Dibattito in Francia, dal sito di Marianne2:
“Il modello tedesco„ è spesso portato a esempio agli altri paesi dell' Unione europea. Bisogna quindi seguirlo? Secondo il blogger Laurent Pinsolle il modello tedesco non è un modello.
Buona lettura:
La Germania è al cuore del dibattito economico. Alcuni elogiano le sue prestazioni sottolineando le eccedenze commerciali, ma dimenticano la sua crescita debole. Altri denunciano la sua politica non cooperativa, dimenticando che è uno Stato sovrano. Cosa dire?
Il modello tedesco
La Germania è da tempo un paese rivolto verso l'esportazione di prodotti industriali. All'inizio degli anni '80, circa il 45% del suo PIL era ancora realizzato dall'industria, contro il 30% in Francia o in Gran Bretagna. In trenta anni, questa parte si è abbassata di 15 punti nei tre paesi. Quelli che vedono il bicchiere mezzo pieno osservano uno stesso livello di deindustrializzazione. Il paese si sostiene su una specializzazione sulle macchine utensili e su un forte tessuto di medie imprese.

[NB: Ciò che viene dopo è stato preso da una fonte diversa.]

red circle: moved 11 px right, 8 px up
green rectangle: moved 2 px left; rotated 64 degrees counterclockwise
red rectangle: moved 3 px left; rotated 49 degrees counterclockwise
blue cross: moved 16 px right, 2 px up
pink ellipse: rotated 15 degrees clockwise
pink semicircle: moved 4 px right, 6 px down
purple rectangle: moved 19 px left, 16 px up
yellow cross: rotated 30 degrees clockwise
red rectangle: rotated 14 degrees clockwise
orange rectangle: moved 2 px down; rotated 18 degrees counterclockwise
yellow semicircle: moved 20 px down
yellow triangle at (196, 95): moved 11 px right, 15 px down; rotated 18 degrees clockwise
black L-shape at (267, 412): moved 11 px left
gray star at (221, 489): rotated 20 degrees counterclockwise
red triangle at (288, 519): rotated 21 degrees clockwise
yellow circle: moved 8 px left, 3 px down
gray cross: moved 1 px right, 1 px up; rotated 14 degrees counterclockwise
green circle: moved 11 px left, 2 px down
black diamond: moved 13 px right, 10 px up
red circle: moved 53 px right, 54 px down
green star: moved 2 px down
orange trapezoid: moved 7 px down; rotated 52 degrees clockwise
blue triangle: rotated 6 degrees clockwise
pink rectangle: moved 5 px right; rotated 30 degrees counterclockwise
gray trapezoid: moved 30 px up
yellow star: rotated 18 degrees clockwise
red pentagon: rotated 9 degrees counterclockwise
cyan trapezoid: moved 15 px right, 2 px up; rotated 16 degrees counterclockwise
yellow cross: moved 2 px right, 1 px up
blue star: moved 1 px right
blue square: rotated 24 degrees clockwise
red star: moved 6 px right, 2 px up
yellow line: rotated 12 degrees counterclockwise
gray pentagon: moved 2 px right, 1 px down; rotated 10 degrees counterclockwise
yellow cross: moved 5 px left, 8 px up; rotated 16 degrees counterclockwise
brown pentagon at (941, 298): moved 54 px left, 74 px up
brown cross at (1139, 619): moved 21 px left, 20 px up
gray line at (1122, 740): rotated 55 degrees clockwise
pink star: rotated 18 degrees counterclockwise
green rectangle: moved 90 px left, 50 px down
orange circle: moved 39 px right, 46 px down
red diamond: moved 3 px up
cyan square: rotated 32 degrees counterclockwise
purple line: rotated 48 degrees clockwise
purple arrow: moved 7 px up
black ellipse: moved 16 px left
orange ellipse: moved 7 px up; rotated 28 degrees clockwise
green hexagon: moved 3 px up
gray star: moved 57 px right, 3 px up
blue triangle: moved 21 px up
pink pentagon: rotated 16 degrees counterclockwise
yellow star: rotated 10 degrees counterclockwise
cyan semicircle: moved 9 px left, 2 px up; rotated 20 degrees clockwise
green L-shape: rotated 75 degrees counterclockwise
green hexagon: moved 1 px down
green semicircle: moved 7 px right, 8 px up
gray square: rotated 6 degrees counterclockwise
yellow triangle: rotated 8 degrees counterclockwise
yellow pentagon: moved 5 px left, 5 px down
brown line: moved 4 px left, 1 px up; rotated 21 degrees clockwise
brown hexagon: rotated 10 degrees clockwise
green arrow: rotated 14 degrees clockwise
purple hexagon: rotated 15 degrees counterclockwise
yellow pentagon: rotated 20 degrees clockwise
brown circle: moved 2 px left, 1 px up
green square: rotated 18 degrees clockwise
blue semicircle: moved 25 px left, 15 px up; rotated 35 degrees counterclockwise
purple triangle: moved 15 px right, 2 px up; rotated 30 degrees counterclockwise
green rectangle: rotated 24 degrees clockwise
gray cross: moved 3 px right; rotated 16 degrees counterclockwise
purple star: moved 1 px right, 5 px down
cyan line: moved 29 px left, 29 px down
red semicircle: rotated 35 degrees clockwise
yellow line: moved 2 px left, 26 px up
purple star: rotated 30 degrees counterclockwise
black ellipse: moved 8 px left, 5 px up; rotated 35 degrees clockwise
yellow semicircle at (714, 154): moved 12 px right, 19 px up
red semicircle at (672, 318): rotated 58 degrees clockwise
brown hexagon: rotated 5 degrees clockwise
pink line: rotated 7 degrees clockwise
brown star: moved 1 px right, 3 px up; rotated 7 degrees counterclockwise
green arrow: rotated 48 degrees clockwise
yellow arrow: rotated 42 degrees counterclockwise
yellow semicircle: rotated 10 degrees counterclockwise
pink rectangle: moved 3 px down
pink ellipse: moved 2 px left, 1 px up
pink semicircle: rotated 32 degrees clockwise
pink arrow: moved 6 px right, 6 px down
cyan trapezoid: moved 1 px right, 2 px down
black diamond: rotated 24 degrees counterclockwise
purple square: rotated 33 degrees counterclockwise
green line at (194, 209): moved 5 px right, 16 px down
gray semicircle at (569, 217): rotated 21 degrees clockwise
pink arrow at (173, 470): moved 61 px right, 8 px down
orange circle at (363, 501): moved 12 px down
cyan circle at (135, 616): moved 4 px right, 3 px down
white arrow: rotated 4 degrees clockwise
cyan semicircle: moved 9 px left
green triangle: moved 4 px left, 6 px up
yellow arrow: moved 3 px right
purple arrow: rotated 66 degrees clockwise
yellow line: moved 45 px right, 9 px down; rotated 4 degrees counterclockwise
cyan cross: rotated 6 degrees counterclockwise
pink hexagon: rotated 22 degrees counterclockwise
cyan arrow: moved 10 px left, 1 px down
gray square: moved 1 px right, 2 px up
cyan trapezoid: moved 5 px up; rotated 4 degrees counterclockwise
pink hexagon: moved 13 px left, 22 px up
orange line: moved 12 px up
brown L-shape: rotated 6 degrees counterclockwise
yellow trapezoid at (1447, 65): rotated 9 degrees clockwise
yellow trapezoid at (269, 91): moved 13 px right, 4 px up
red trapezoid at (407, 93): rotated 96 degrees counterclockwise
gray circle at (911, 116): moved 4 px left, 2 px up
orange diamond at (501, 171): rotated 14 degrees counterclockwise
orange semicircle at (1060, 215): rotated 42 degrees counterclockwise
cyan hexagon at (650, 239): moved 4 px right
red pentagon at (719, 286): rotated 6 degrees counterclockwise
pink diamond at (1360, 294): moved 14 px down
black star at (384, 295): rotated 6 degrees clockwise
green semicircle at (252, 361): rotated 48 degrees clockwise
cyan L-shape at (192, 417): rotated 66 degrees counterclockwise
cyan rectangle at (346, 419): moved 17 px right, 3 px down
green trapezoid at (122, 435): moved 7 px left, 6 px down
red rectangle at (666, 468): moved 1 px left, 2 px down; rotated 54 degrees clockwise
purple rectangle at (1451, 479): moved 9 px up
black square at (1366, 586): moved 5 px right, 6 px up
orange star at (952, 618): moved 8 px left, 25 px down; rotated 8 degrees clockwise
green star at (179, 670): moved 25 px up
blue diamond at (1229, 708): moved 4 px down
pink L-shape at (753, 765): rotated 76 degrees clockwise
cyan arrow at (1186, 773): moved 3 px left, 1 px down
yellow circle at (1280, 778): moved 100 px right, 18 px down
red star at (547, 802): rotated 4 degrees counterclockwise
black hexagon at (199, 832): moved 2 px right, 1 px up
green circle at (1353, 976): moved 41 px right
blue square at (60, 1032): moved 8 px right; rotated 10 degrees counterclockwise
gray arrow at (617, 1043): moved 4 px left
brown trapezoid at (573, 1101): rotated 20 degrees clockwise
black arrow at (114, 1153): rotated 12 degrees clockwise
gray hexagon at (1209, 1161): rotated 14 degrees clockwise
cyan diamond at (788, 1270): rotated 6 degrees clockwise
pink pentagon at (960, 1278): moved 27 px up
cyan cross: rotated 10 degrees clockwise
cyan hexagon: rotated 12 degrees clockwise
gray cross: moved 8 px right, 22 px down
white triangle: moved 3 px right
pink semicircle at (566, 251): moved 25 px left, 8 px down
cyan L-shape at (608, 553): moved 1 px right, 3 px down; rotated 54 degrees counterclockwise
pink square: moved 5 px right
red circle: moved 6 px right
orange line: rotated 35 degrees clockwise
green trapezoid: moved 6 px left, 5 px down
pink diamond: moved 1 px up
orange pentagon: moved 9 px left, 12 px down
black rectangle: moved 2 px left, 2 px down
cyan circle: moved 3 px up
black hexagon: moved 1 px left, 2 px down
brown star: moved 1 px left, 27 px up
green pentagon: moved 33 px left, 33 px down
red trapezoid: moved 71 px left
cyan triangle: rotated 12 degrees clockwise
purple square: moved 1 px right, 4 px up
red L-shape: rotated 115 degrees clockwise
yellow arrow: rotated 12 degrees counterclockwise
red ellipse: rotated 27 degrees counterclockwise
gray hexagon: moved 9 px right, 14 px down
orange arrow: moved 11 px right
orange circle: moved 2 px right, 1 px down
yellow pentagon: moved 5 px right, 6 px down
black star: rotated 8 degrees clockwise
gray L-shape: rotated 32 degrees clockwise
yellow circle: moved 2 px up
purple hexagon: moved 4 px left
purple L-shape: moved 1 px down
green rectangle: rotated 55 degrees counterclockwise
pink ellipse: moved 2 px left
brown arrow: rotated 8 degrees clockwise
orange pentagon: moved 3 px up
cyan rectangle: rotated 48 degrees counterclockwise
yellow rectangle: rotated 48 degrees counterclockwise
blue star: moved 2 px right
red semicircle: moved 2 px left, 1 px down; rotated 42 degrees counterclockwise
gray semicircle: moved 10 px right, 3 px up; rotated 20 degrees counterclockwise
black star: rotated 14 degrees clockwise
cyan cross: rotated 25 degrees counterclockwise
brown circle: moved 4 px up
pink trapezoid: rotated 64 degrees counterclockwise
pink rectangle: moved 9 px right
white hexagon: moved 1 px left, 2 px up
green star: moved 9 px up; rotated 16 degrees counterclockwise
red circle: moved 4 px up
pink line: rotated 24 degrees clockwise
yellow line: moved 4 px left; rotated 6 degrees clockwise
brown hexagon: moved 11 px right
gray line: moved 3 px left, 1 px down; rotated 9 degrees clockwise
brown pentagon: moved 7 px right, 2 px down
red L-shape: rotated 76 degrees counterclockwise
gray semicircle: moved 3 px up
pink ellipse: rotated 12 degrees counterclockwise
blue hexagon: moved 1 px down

Ad essere onesti, la Germania ha delle prestazioni abbastanza eccezionali. L'Economist le ha recentemente dedicato un dossier che mostra che se le esportazioni tedesche in Cina hanno raggiunto i 51 miliardi di dollari nel 2009, la Francia arriva appena a 11 miliardi, l'Italia a 9 e la Gran Bretagna a 8. Oggi, il paese accumula 150 miliardi di euro di eccedenze commerciali in un anno, più del 5% del suo PIL.
Il ruolo dell'euro e dell'Unione europea
L'adozione dell'euro e l'integrazione dei paesi dell'Europa dell'Est ha considerevolmente modificato la situazione. Infatti la Germania si è trovata con costi salariali superiori alla media del 25%. Inoltre, la riunificazione ha sensibilmente ridotto l'eccedenza commerciale, come mostra Eric Verhaeghe in un recente lavoro. Ma l'integrazione dei paesi dell'Est gli ha permesso di disporre di una base di produzione a basso costo nelle vicinanze.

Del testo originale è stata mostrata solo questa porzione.